Write the listing out again verbatim, leaving nothing out.

**The data**

*** Begin section ***

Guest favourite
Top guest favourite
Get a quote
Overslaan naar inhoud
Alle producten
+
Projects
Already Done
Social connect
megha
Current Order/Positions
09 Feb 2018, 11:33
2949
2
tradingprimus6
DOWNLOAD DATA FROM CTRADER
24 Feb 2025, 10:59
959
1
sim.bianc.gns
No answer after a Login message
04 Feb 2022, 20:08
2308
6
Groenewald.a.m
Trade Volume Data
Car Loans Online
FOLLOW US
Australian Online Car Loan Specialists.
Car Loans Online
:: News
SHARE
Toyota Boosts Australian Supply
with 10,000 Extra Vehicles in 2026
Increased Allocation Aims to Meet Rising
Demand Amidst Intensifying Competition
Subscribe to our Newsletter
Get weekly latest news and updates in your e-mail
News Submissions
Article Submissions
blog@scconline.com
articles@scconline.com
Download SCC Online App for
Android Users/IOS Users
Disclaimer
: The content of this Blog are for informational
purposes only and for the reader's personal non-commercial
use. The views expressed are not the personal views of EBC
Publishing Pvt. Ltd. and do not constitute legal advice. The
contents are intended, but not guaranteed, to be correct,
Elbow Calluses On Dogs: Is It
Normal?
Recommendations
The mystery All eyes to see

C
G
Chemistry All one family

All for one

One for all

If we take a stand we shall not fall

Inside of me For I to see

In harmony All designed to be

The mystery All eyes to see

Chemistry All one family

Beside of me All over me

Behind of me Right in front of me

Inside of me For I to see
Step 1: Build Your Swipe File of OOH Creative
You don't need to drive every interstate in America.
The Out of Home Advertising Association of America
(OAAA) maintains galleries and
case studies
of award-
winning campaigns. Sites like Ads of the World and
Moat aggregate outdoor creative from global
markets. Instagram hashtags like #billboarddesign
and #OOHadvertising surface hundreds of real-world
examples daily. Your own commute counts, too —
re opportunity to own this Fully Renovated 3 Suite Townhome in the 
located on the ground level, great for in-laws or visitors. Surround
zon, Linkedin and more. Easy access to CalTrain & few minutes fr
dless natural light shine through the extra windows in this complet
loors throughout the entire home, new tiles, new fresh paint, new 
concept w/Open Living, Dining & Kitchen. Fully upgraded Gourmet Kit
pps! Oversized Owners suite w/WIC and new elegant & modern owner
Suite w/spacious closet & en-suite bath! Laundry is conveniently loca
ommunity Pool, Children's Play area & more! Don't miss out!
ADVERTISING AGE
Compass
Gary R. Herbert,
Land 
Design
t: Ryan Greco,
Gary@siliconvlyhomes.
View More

*** End section ***

**Worked solution**
Guest favourite
Top guest favourite
Get a quote
Overslaan naar inhoud
Alle producten
+
Projects
Already Done
Social connect
megha
Current Order/Positions
09 Feb 2018, 11:33
2949
2
tradingprimus6
DOWNLOAD DATA FROM CTRADER
24 Feb 2025, 10:59
959
1
sim.bianc.gns
No answer after a Login message
04 Feb 2022, 20:08
2308
6
Groenewald.a.m
Trade Volume Data
Car Loans Online
FOLLOW US
Australian Online Car Loan Specialists.
Car Loans Online
:: News
SHARE
Toyota Boosts Australian Supply
with 10,000 Extra Vehicles in 2026
Increased Allocation Aims to Meet Rising
Demand Amidst Intensifying Competition
Subscribe to our Newsletter
Get weekly latest news and updates in your e-mail
News Submissions
Article Submissions
blog@scconline.com
articles@scconline.com
Download SCC Online App for
Android Users/IOS Users
Disclaimer
: The content of this Blog are for informational
purposes only and for the reader's personal non-commercial
use. The views expressed are not the personal views of EBC
Publishing Pvt. Ltd. and do not constitute legal advice. The
contents are intended, but not guaranteed, to be correct,
Elbow Calluses On Dogs: Is It
Normal?
Recommendations
The mystery All eyes to see

C
G
Chemistry All one family

All for one

One for all

If we take a stand we shall not fall

Inside of me For I to see

In harmony All designed to be

The mystery All eyes to see

Chemistry All one family

Beside of me All over me

Behind of me Right in front of me

Inside of me For I to see
Step 1: Build Your Swipe File of OOH Creative
You don't need to drive every interstate in America.
The Out of Home Advertising Association of America
(OAAA) maintains galleries and
case studies
of award-
winning campaigns. Sites like Ads of the World and
Moat aggregate outdoor creative from global
markets. Instagram hashtags like #billboarddesign
and #OOHadvertising surface hundreds of real-world
examples daily. Your own commute counts, too —
re opportunity to own this Fully Renovated 3 Suite Townhome in the 
located on the ground level, great for in-laws or visitors. Surround
zon, Linkedin and more. Easy access to CalTrain & few minutes fr
dless natural light shine through the extra windows in this complet
loors throughout the entire home, new tiles, new fresh paint, new 
concept w/Open Living, Dining & Kitchen. Fully upgraded Gourmet Kit
pps! Oversized Owners suite w/WIC and new elegant & modern owner
Suite w/spacious closet & en-suite bath! Laundry is conveniently loca
ommunity Pool, Children's Play area & more! Don't miss out!
ADVERTISING AGE
Compass
Gary R. Herbert,
Land 
Design
t: Ryan Greco,
Gary@siliconvlyhomes.
View More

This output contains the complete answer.